What would you do if you had $100 million? This was the dilemma Vishal Gondal faced after he sold his gaming company to The Walt Disney Co in 2012.
Gondal is among a breed of successful entrepreneurs of the dot-com era, having run Indiagames, a mobile games publisher, for more than 16 years. Indiagames, now known as UTV Indiagames, had a revenue of $11 million in 2012-13, with sales in India and South East Asia.
Making wealth for himself, Gondal dabbled among entrepreneurs and new ventures even as he stayed on at Disney for a year to oversee the transition. During this time, he was looking for the next opportunity to place his bet. And by 2014, he had firmed up his plans when he decided to zero in on healthcare.
“I realised that the biggest impact India needs is in health. Ninety-seven per cent of people don’t trust healthcare,” he says over the phone from Mumbai, where he is based.
With a population of 1.3 billion in India, the healthcare infrastructure in the country is both inadequate and expensive. At the same time, people have become self-starters, learning from an abundance of online health content and tracking health vitals through wearables for a better lifestyle.
A game developer since his teens, Gondal has a deep understanding of software and hardware and wanted to create global product company out of India. Thus was born GOQii, which established itself as a leading player in fitness wearables.
It is competing in a crowded market place against the likes of Fitbit, Xiaomi’s fitness trackers and Apple smart watch, but GOQii’s offering is squarely aimed at the mass-market budget-user segment, which comprises the bulk of the population.
Creating a device company in the era of software makes Gondal an outlier. But his vision for the enterprise goes beyond just selling fitness trackers. He is creating an ecosystem for health-focussed consumers that combines health data, advice, diet tips, personalised coaching, disease predictions and e-commerce.
The fitness band is just the starting point -- an entry of sorts to the app-based smartphone platform that covers end-to-end the health needs of the users.
In five years, GOQii has signed in around four million customers (the company does not share the number of trackers sold). It has scaled to a company of 130 people with offices in Shenzen, where the hardware is made, and Melno Park.
The bands have also gotten smarter. A new version, that was rolled out recently, can perform ECG or electrocardiogram. All GOQii models can monitor health stats like heart-rate to sleep-time, daily steps, which they relay back to a smartphone app for actionable insights.
But it is not the device but the platform where Gondal is making a larger play. The GOQii platform is for anyone who wants a healthy lifestyle. “GOQii is a simple model. We want consumers to take their health in their own hands, and we do this with guidance, data and motivation. We have coaches, doctors, experts, content and video. There is an entire platform that can guide you based on your own data and own personal health,” he says.

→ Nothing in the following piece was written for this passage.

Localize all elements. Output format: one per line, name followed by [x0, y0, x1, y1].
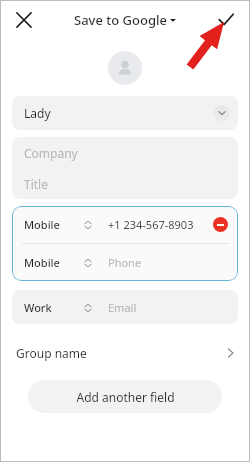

Gondal believes that personalised preventive healthcare will trump expensive hospital treatments. People are conscious of their lifestyles, what they eat, mental health and their general well-being, and are making use of modern technology for a better life. They want to track their health to keep away from diseases, he adds.

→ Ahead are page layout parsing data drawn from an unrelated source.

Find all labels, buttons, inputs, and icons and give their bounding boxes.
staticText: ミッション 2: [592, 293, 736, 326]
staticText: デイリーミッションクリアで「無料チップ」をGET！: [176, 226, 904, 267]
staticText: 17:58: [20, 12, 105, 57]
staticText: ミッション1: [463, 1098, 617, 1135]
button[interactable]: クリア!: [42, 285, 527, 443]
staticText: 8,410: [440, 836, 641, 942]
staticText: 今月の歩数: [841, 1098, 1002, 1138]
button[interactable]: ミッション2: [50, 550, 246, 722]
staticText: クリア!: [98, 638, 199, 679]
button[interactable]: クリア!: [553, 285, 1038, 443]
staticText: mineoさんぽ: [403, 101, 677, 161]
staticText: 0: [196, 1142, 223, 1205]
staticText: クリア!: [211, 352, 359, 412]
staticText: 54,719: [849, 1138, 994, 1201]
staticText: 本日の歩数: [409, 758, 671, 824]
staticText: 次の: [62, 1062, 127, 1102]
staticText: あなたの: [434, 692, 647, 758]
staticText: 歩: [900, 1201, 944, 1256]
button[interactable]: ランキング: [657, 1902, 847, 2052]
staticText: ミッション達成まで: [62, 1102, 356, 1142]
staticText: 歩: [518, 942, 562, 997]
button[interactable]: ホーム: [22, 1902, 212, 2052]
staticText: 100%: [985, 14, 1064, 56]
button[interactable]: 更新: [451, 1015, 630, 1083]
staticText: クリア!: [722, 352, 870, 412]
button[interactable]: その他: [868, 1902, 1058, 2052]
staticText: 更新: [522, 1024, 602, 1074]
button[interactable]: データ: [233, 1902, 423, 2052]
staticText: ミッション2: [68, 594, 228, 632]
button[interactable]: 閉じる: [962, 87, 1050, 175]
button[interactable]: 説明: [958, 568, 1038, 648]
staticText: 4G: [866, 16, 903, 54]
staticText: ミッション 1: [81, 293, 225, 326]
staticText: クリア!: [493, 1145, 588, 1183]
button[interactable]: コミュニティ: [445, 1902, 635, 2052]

Recently, Google bought Fitbit for a staggering $2.1 billion, an example Gondal quotes to emphasise how software behemoths are hungry for health data and the endless possibilities of cutting-edge services that can be delivered on top of it.

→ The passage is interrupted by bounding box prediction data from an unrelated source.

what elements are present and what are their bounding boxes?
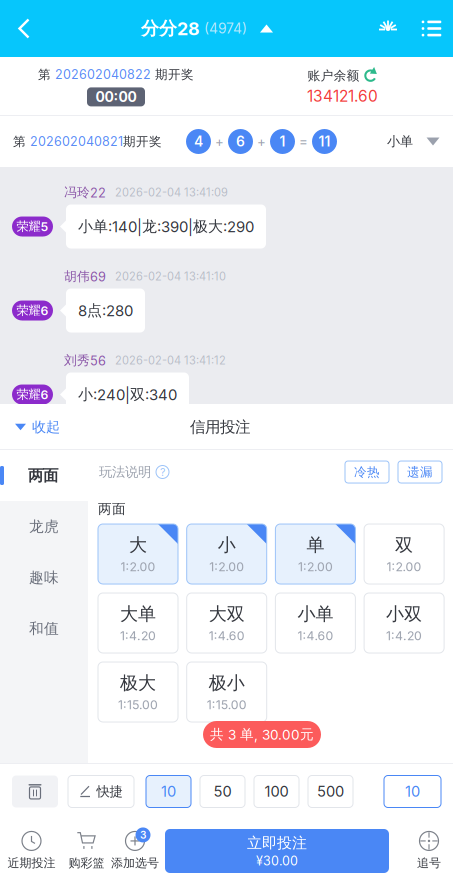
staticText: 快捷	[96, 783, 122, 800]
button[interactable]: 快捷	[68, 776, 134, 808]
staticText: 134121.60	[307, 87, 378, 105]
button[interactable]: 10	[146, 776, 191, 808]
staticText: 小	[218, 534, 236, 556]
button[interactable]: 立即投注	[165, 829, 389, 873]
button[interactable]: 近期投注	[0, 820, 63, 882]
staticText: 500	[317, 783, 344, 800]
staticText: 期开奖	[151, 67, 194, 82]
button[interactable]: 极小	[187, 662, 267, 722]
staticText: 2026-02-04 13:41:10	[115, 270, 226, 283]
staticText: 3	[140, 829, 146, 841]
staticText: 玩法说明	[99, 464, 151, 480]
staticText: 50	[214, 783, 232, 800]
staticText: 荣耀6	[16, 387, 48, 402]
staticText: 1	[280, 133, 286, 150]
button[interactable]: 小	[187, 524, 267, 584]
staticText: ?	[160, 466, 165, 478]
staticText: 202602040821	[30, 134, 123, 149]
button[interactable]: 小双	[364, 593, 444, 653]
staticText: 极大	[120, 672, 156, 694]
button[interactable]: 追号	[405, 820, 453, 882]
staticText: 11	[318, 133, 330, 150]
staticText: 1:15.00	[207, 697, 247, 712]
staticText: 1:2.00	[209, 559, 244, 574]
staticText: 202602040822	[55, 67, 151, 82]
button[interactable]: Menu	[410, 0, 453, 57]
staticText: 1:2.00	[120, 559, 156, 574]
staticText: 大双	[209, 603, 245, 625]
staticText: 和值	[29, 619, 59, 638]
staticText: 遗漏	[407, 464, 433, 480]
button[interactable]: 龙虎	[0, 501, 88, 552]
button[interactable]: 两面	[0, 450, 88, 501]
staticText: 4	[194, 133, 203, 150]
button[interactable]: 和值	[0, 603, 88, 654]
staticText: 小:240|双:340	[78, 385, 177, 404]
button[interactable]: Effects	[366, 0, 410, 57]
staticText: 冷热	[354, 464, 380, 480]
staticText: 1:4.60	[297, 628, 333, 643]
button[interactable]: 单	[275, 524, 355, 584]
staticText: 胡伟69	[64, 268, 106, 284]
button[interactable]: 购彩篮	[63, 820, 110, 882]
staticText: 1:4.20	[120, 628, 156, 643]
staticText: 账户余额	[308, 68, 360, 84]
staticText: 荣耀6	[16, 303, 48, 318]
button[interactable]: 极大	[98, 662, 178, 722]
staticText: 10	[405, 783, 420, 800]
button[interactable]: 10	[384, 776, 441, 808]
staticText: 2026-02-04 13:41:09	[115, 186, 228, 199]
staticText: 分分28	[141, 17, 200, 40]
button[interactable]: Select play	[413, 120, 453, 164]
staticText: 两面	[28, 466, 58, 485]
staticText: 1:4.20	[386, 628, 422, 643]
staticText: 1:2.00	[298, 559, 333, 574]
staticText: 刘秀56	[64, 352, 106, 368]
staticText: =	[299, 133, 308, 150]
button[interactable]: 大	[98, 524, 178, 584]
button[interactable]: Clear	[12, 776, 58, 808]
staticText: ¥30.00	[256, 853, 298, 868]
button[interactable]: 3	[110, 820, 160, 882]
staticText: 购彩篮	[68, 855, 104, 870]
staticText: 100	[264, 783, 288, 800]
button[interactable]: 收起	[0, 404, 112, 450]
staticText: 冯玲22	[64, 184, 106, 200]
staticText: 1:15.00	[118, 697, 158, 712]
staticText: 小单	[297, 603, 333, 625]
button[interactable]: 双	[364, 524, 444, 584]
button[interactable]: 大双	[187, 593, 267, 653]
staticText: 2026-02-04 13:41:12	[115, 354, 226, 367]
staticText: 第	[38, 67, 55, 82]
button[interactable]: 冷热	[345, 461, 389, 483]
button[interactable]: 遗漏	[398, 461, 442, 483]
staticText: 近期投注	[8, 855, 56, 870]
staticText: 极小	[209, 672, 245, 694]
button[interactable]: 大单	[98, 593, 178, 653]
staticText: 趣味	[29, 568, 59, 587]
staticText: 期开奖	[123, 134, 162, 149]
staticText: (4974)	[200, 20, 247, 37]
staticText: 单	[306, 534, 324, 556]
staticText: 大单	[120, 603, 156, 625]
staticText: 信用投注	[190, 417, 250, 437]
staticText: 6	[236, 133, 245, 150]
button[interactable]: 500	[308, 776, 353, 808]
button[interactable]: 小单	[275, 593, 355, 653]
staticText: 大	[129, 534, 147, 556]
staticText: 共 3 单, 30.00元	[210, 726, 314, 743]
staticText: 1:4.60	[209, 628, 245, 643]
staticText: 小双	[386, 603, 422, 625]
staticText: 10	[161, 783, 176, 800]
staticText: 第	[13, 134, 30, 149]
staticText: 收起	[32, 418, 60, 436]
staticText: 追号	[417, 855, 441, 870]
staticText: +	[257, 133, 266, 150]
button[interactable]: 趣味	[0, 552, 88, 603]
button[interactable]: 50	[200, 776, 245, 808]
button[interactable]: 100	[254, 776, 299, 808]
staticText: 荣耀5	[16, 219, 48, 234]
staticText: 双	[395, 534, 413, 556]
button[interactable]: Back	[0, 0, 48, 57]
staticText: 小单:140|龙:390|极大:290	[78, 217, 254, 236]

As Gondal is busy fighting global tech multinationals with GOQii, he is backed by a host of venture capital firms and well-known investors such as New Enterprise Associates, DSG Consumer Partners, Edelweiss, Cheetah Mobile, Ratan Tata and Vijay Shekhar Sharma.
Along the way, Gondal himself has put a huge bet in the Indian start-up ecosystem, having invested in about 20 companies. His peers regard him as a hands-on manager with a liking for speaking plainly and honestly.
He is an outlier In another sense too. As a teenager, he built video games using his home computer, and even developed some of early titles at Indiagames, which he started after dropping out of the college in the third year. He lives and works out of Chembur in Mumbai, where he grew up.